In the fiery heat of late summer, the small band continued westward for three days, traveling twenty-five leagues across the rocky wasteland called Barranca, which partially encircled the Great Desert. At dusk of the third day, Torg and the Asēkhas finally passed through the wastes and into lowland choked with scrub. They scrambled over creosote bushes that stank like skunks and strode past giant sagebrush that stood thirty spans tall. If the task before them had not been so crucial, the Tugars would have stopped and collected parts of both plants, which they used for medicines, dyes, and to weave hats and bags.

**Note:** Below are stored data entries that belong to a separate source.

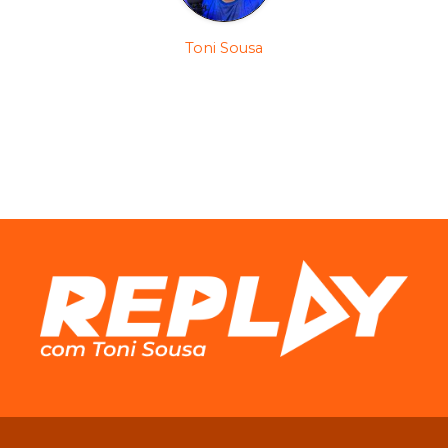
Toni Sousa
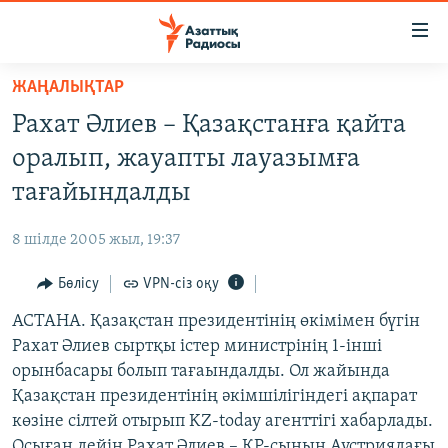
Accessibility
links
Skip
ЖАҢАЛЫҚТАР
to
ЖАҢАЛЫҚТАР
Рахат Әлиев – Қазақстанға қайта
main
САЯСАТ
content
оралып, жауапты лауазымға
AZATTYQTV
Skip
тағайындалды
to
ҚАҢТАР ОҚИҒАСЫ
main
8 шілде 2005 жыл, 19:37
АДАМ ҚҰҚЫҚТАРЫ
Navigation
Skip
Бөлісу
VPN-сіз оқу
ӘЛЕУМЕТ
to
АСТАНА. Қазақстан президентінің өкімімен бүгін
ӘЛЕМ
Search
Рахат Әлиев сыртқы істер министрінің 1-інші
АРНАЙЫ ЖОБАЛАР
орынбасары болып тағаындалды. Ол жайында
Қазақстан президентінің әкімшілігіндегі ақпарат
Русский
көзіне сілтей отырып KZ-today агенттігі хабарлады.
Осыған дейін Рахат Әлиев – ҚР-сының Аустриядағы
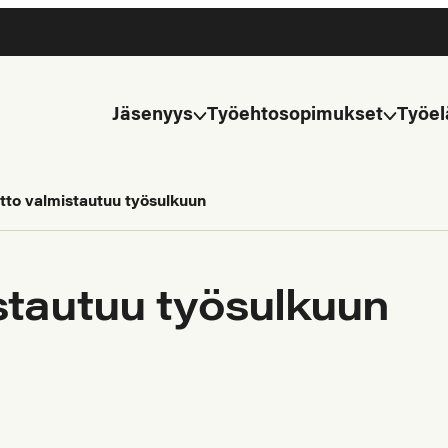
Jäsenyys
Työehtosopimukset
Työel
tto valmistautuu työsulkuun
stautuu työsulkuun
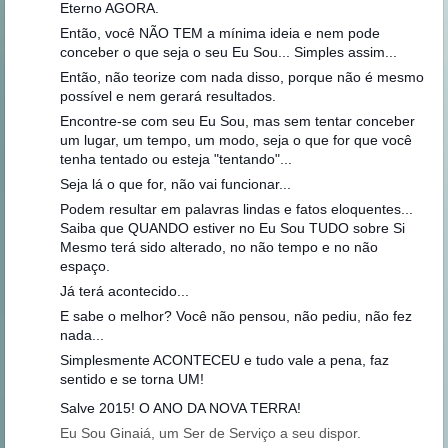
Eterno AGORA.
Então, você NÃO TEM a mínima ideia e nem pode
conceber o que seja o seu Eu Sou... Simples assim...
Então, não teorize com nada disso, porque não é mesmo
possível e nem gerará resultados.
Encontre-se com seu Eu Sou, mas sem tentar conceber
um lugar, um tempo, um modo, seja o que for que você
tenha tentado ou esteja "tentando"...
Seja lá o que for, não vai funcionar...
Podem resultar em palavras lindas e fatos eloquentes...
Saiba que QUANDO estiver no Eu Sou TUDO sobre Si
Mesmo terá sido alterado, no não tempo e no não
espaço.
Já terá acontecido...
E sabe o melhor? Você não pensou, não pediu, não fez
nada...
Simplesmente ACONTECEU e tudo vale a pena, faz
sentido e se torna UM!
Salve 2015! O ANO DA NOVA TERRA!
Eu Sou Ginaiá, um Ser de Serviço a seu dispor.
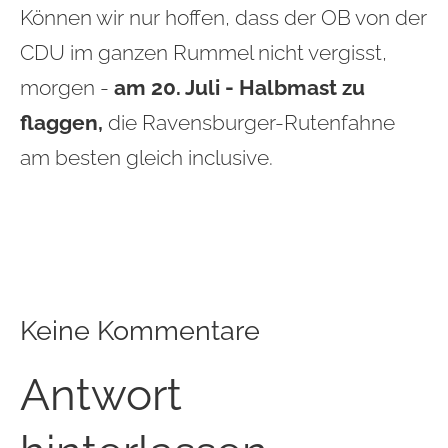
Können wir nur hoffen, dass der OB von der
CDU im ganzen Rummel nicht vergisst,
morgen -
am 20. Juli - Halbmast zu
flaggen,
die Ravensburger-Rutenfahne
am besten gleich inclusive.
Keine Kommentare
Antwort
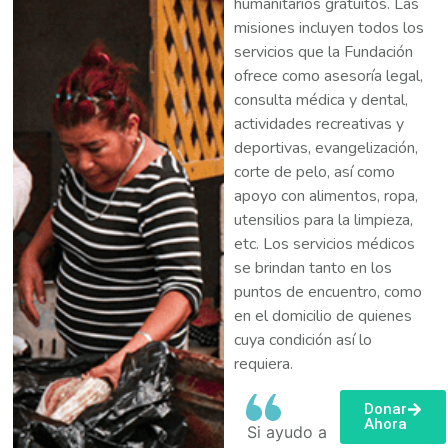
humanitarios gratuitos. Las
misiones incluyen todos los
servicios que la Fundación
ofrece como asesoría legal,
consulta médica y dental,
actividades recreativas y
deportivas, evangelización,
corte de pelo, así como
apoyo con alimentos, ropa,
utensilios para la limpieza,
etc. Los servicios médicos
se brindan tanto en los
puntos de encuentro, como
en el domicilio de quienes
cuya condición así lo
requiera.
Donar
Ahora
Si ayudo a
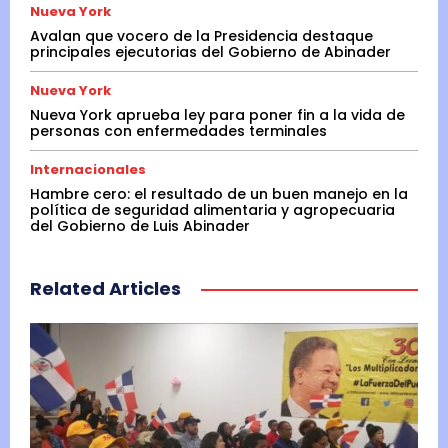
Nueva York
Avalan que vocero de la Presidencia destaque
principales ejecutorias del Gobierno de Abinader
Nueva York
Nueva York aprueba ley para poner fin a la vida de
personas con enfermedades terminales
Internacionales
Hambre cero: el resultado de un buen manejo en la
política de seguridad alimentaria y agropecuaria
del Gobierno de Luis Abinader
Related Articles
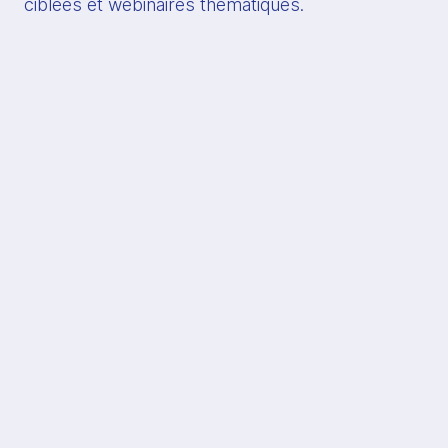
ciblées et webinaires thématiques.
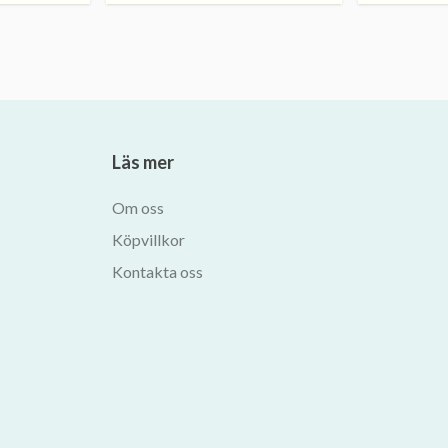
Läs mer
Om oss
Köpvillkor
Kontakta oss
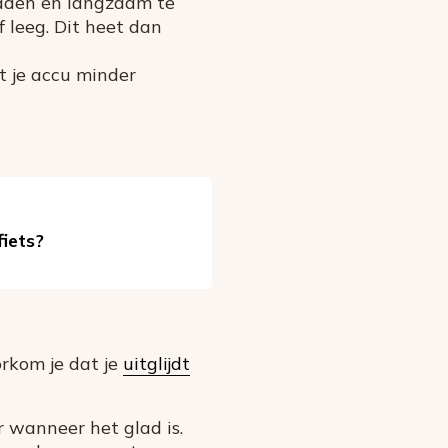
 laden en langzaam te
f leeg. Dit heet dan
t je accu minder
fiets?
orkom je dat je
uitglijdt
r wanneer het glad is.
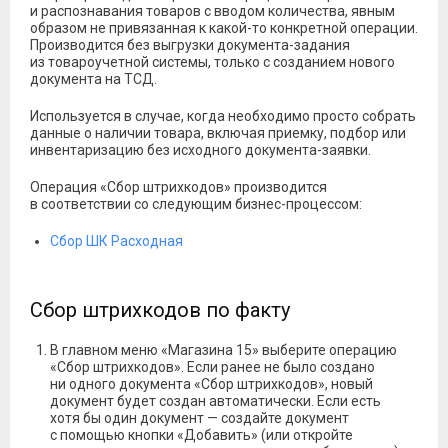
и распознавания товаров с вводом количества, явным
образом не привязанная к какой-то конкретной операции.
Производится без выгрузки документа-задания
из товароучетной системы, только с созданием нового
документа на ТСД.
Используется в случае, когда необходимо просто собрать
данные о наличии товара, включая приемку, подбор или
инвентаризацию без исходного документа-заявки.
Операция «Сбор штрихкодов» производится
в соответствии со следующим бизнес-процессом:
Сбор ШК Расходная
Сбор штрихкодов по факту
В главном меню «Магазина 15» выберите операцию
«Сбор штрихкодов». Если ранее не было создано
ни одного документа «Сбор штрихкодов», новый
документ будет создан автоматически. Если есть
хотя бы один документ — создайте документ
с помощью кнопки «Добавить» (или откройте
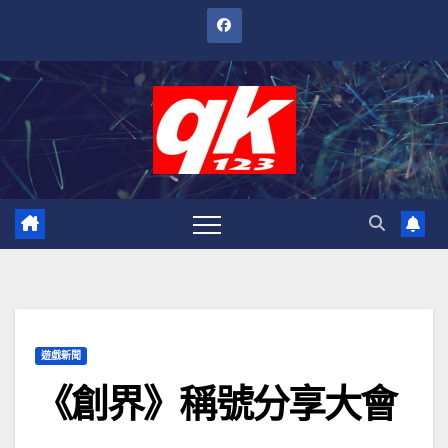
跳
至
內
容
遊戲新聞
《創界》稱號分享大會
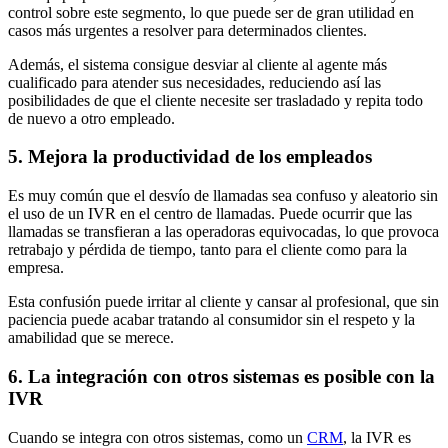
control sobre este segmento, lo que puede ser de gran utilidad en
casos más urgentes a resolver para determinados clientes.
Además, el sistema consigue desviar al cliente al agente más
cualificado para atender sus necesidades, reduciendo así las
posibilidades de que el cliente necesite ser trasladado y repita todo
de nuevo a otro empleado.
5. Mejora la productividad de los empleados
Es muy común que el desvío de llamadas sea confuso y aleatorio sin
el uso de un IVR en el centro de llamadas. Puede ocurrir que las
llamadas se transfieran a las operadoras equivocadas, lo que provoca
retrabajo y pérdida de tiempo, tanto para el cliente como para la
empresa.
Esta confusión puede irritar al cliente y cansar al profesional, que sin
paciencia puede acabar tratando al consumidor sin el respeto y la
amabilidad que se merece.
6. La integración con otros sistemas es posible con la
IVR
Cuando se integra con otros sistemas, como un
CRM
, la IVR es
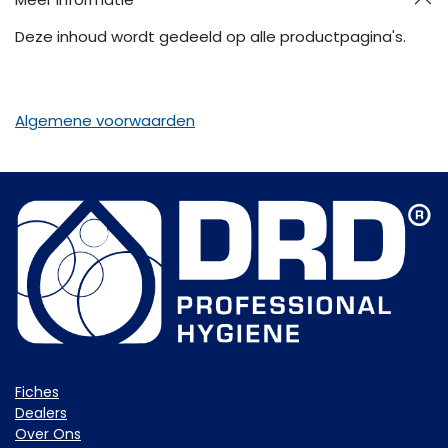
Deze inhoud wordt gedeeld op alle productpagina's.
Algemene voorwaarden
Fiche​s
Dealers
Over Ons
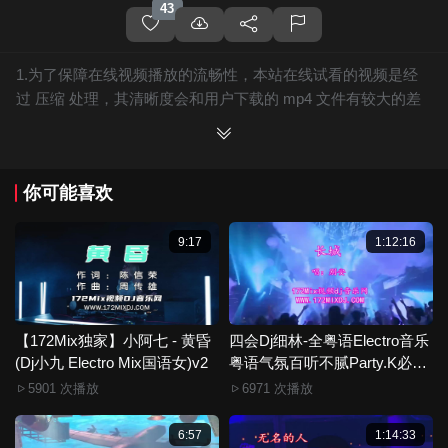
43
1.为了保障在线视频播放的流畅性，本站在线试看的视频是经
过 压缩 处理，其清晰度会和用户下载的 mp4 文件有较大的差
别，且有网站水印广告。
2.下载的文件全部是原始高清的视频文件，绝无压缩，分辨率
为720P以上，音频比特率为 128Kbps或以上，清晰度方面绝对
你可能喜欢
保证高清晰。
3.如果你喜欢 《【172Mix独家】周杰伦 - 一路向北(Dj阿恺
Electro Mix国语男)》，赶快介绍给你的朋友，一起来分享！
9:17
1:12:16
4.如果您发现 《【172Mix独家】周杰伦 - 一路向北(Dj阿恺
Electro Mix国语男)》视频存在分类错误，清晰度不够或无法播
放的问题，请点击这里进行 我要纠错， 谢谢！
5.172Mix舞曲视频网禁止发布违规违法的信息，若您发现有相
【172Mix独家】小阿七 - 黄昏
四会Dj细林-全粤语Electro音乐
(Dj小九 Electro Mix国语女)v2
关违规违法内容，请点击这里进行 举报投诉 ，一旦核实，平台
粤语气氛百听不腻Party.K必备
专辑172Mix串烧
将严肃处理！！
5901 次播放
6971 次播放
6.本站音视频文件部分由用户上传发布，其版权归原作者所
有。因平台无法一一准确审核资源的真实合法拥有者，如有侵
6:57
1:14:33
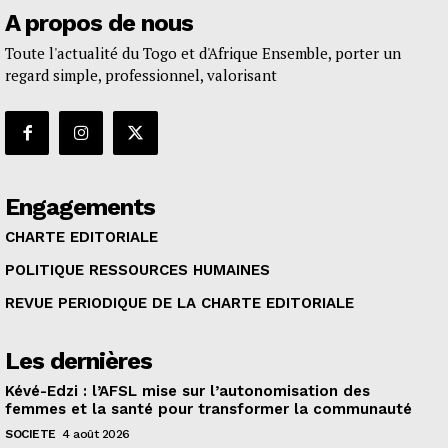
A propos de nous
Toute l'actualité du Togo et d'Afrique Ensemble, porter un
regard simple, professionnel, valorisant
Engagements
CHARTE EDITORIALE
POLITIQUE RESSOURCES HUMAINES
REVUE PERIODIQUE DE LA CHARTE EDITORIALE
Les dernières
Kévé-Edzi : l’AFSL mise sur l’autonomisation des
femmes et la santé pour transformer la communauté
SOCIETE
4 août 2026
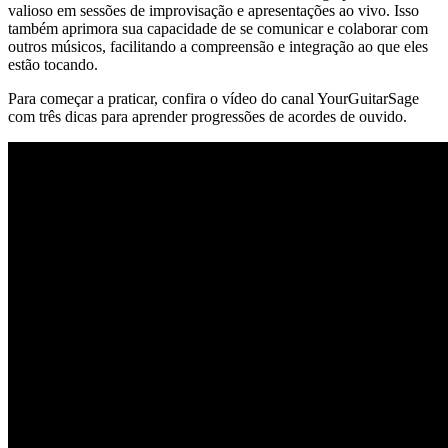
valioso em sessões de improvisação e apresentações ao vivo. Isso
também aprimora sua capacidade de se comunicar e colaborar com
outros músicos, facilitando a compreensão e integração ao que eles
estão tocando.
Para começar a praticar, confira o vídeo do canal YourGuitarSage
com três dicas para aprender progressões de acordes de ouvido.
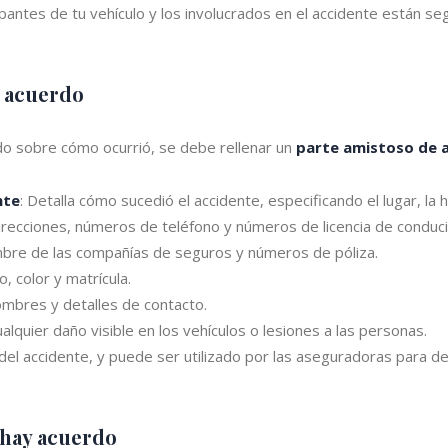
ntes de tu vehículo y los involucrados en el accidente están segu
y acuerdo
rdo sobre cómo ocurrió, se debe rellenar un
parte amistoso de 
nte
: Detalla cómo sucedió el accidente, especificando el lugar, la h
irecciones, números de teléfono y números de licencia de conduci
bre de las compañías de seguros y números de póliza.
, color y matrícula.
ombres y detalles de contacto.
ualquier daño visible en los vehículos o lesiones a las personas.
l accidente, y puede ser utilizado por las aseguradoras para de
o hay acuerdo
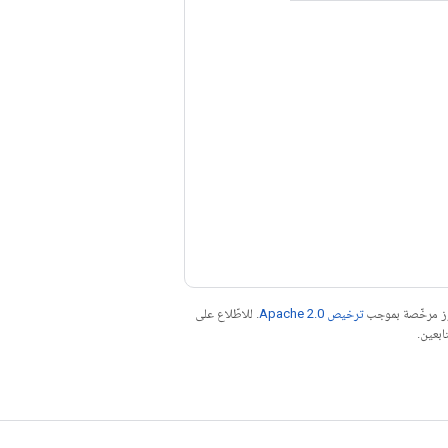
موز مرخّصة بموجب
ترخيص Apache 2.0‏
. للاطّلاع على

They camped that night in a remote hollow that was a three-day march from their destination: a city called Dibbu-Loka, the realm of the noble ones. All was quiet and the Asēkhas slept, except for Torg and one other. The pair stood together on a nearby hillock — two imposing figures dressed in black. Curved swords hung at their hips.
“Lord, is your mind set?’’ said Chieftain Asēkha-Kusala, the most powerful Tugar in the world besides Torg. “Must you join us on this mission? Your people need you more than does our small company.”
The wizard stood with his back to Kusala, staring at the golden orb in the night sky. For the past several months the full moon had called to his heart in a confounding manner. He ached when he looked at it, a sensation that was sweet and sour — though he did not understand why he had begun to feel this way; it was so unlike him. Still, he recognized this puzzling development as far too powerful and persistent to be dismissed as mere imagination.
“My mind is set,” said Torg, his black, shoulder-length hair swirling in the breeze. “I am a Death-Knower, Kusala. I have lived for a millennium; yet I have died a thousand times. The paradox makes me wise. Do you doubt it? You have been at my side for centuries. Do you doubt me?”